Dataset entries
::::::::

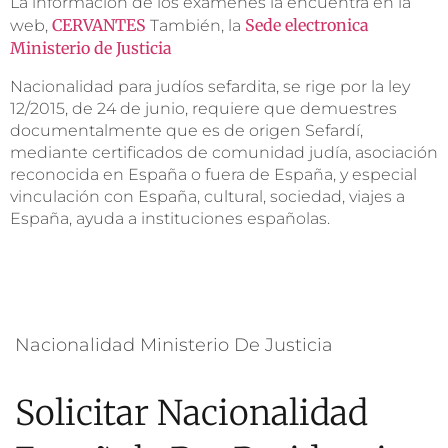
La información de los exámenes la encuentra en la
CERVANTES
Sede electronica
web,
También, la
Ministerio de Justicia
Nacionalidad para judíos sefardita, se rige por la ley
12/2015, de 24 de junio, requiere que demuestres
documentalmente que es de origen Sefardí,
mediante certificados de comunidad judía, asociación
reconocida en España o fuera de España, y especial
vinculación con España, cultural, sociedad, viajes a
España, ayuda a instituciones españolas.
Nacionalidad Ministerio De Justicia
Solicitar Nacionalidad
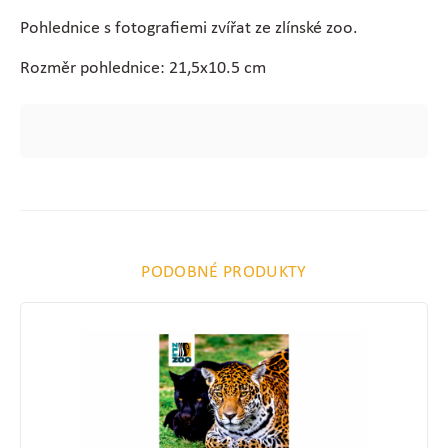
Pohlednice s fotografiemi zvířat ze zlínské zoo.
Rozměr pohlednice: 21,5x10.5 cm
PODOBNÉ PRODUKTY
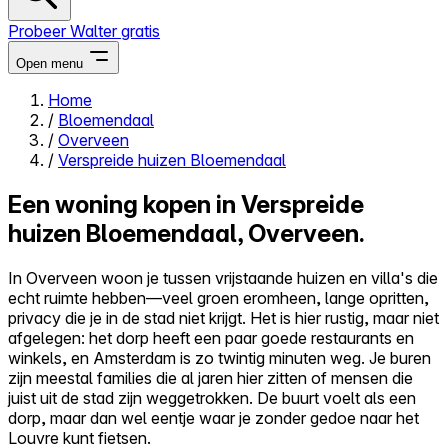
Probeer Walter gratis
Open menu
Home
/
Bloemendaal
Close menu
/
Overveen
/
Verspreide huizen Bloemendaal
Een woning kopen in Verspreide
huizen Bloemendaal, Overveen.
Zelf kopen
Alles-in-één
In Overveen woon je tussen vrijstaande huizen en villa's die
Reviews
echt ruimte hebben—veel groen eromheen, lange opritten,
Prijzen
privacy die je in de stad niet krijgt. Het is hier rustig, maar niet
afgelegen: het dorp heeft een paar goede restaurants en
Log in
winkels, en Amsterdam is zo twintig minuten weg. Je buren
Probeer Walter gratis
zijn meestal families die al jaren hier zitten of mensen die
juist uit de stad zijn weggetrokken. De buurt voelt als een
dorp, maar dan wel eentje waar je zonder gedoe naar het
Louvre kunt fietsen.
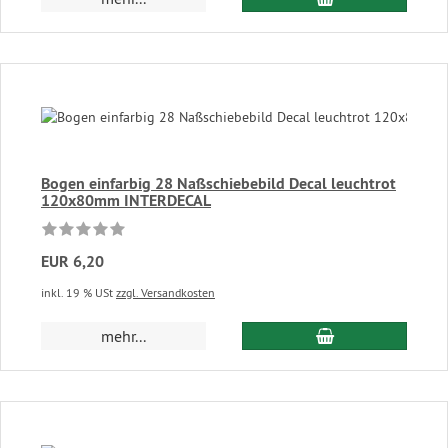
Bogen einfarbig 28 Naßschiebebild Decal leuchtrot
120x80mm INTERDECAL
EUR 6,20
inkl. 19 % USt
zzgl. Versandkosten
In den Warenkor
mehr...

::::::::

| To do |
The line containing "vinculación con España, cultural, sociedad, viajes" marks the start: set down exactly that line and every line after it through the last line of the data, without any pictures.

| Finished exercise |
vinculación con España, cultural, sociedad, viajes a
España, ayuda a instituciones españolas.
Nacionalidad Ministerio De Justicia
Solicitar Nacionalidad
Pohlednice s fotografiemi zvířat ze zlínské zoo.
Rozměr pohlednice: 21,5x10.5 cm
PODOBNÉ PRODUKTY
Probeer Walter gratis
Open menu
Home
/
Bloemendaal
Close menu
/
Overveen
/
Verspreide huizen Bloemendaal
Een woning kopen in Verspreide
huizen Bloemendaal, Overveen.
Zelf kopen
Alles-in-één
In Overveen woon je tussen vrijstaande huizen en villa's die
Reviews
echt ruimte hebben—veel groen eromheen, lange opritten,
Prijzen
privacy die je in de stad niet krijgt. Het is hier rustig, maar niet
afgelegen: het dorp heeft een paar goede restaurants en
Log in
winkels, en Amsterdam is zo twintig minuten weg. Je buren
Probeer Walter gratis
zijn meestal families die al jaren hier zitten of mensen die
juist uit de stad zijn weggetrokken. De buurt voelt als een
dorp, maar dan wel eentje waar je zonder gedoe naar het
Louvre kunt fietsen.
Bogen einfarbig 28 Naßschiebebild Decal leuchtrot
120x80mm INTERDECAL
EUR 6,20
inkl. 19 % USt
zzgl. Versandkosten
In den Warenkor
mehr...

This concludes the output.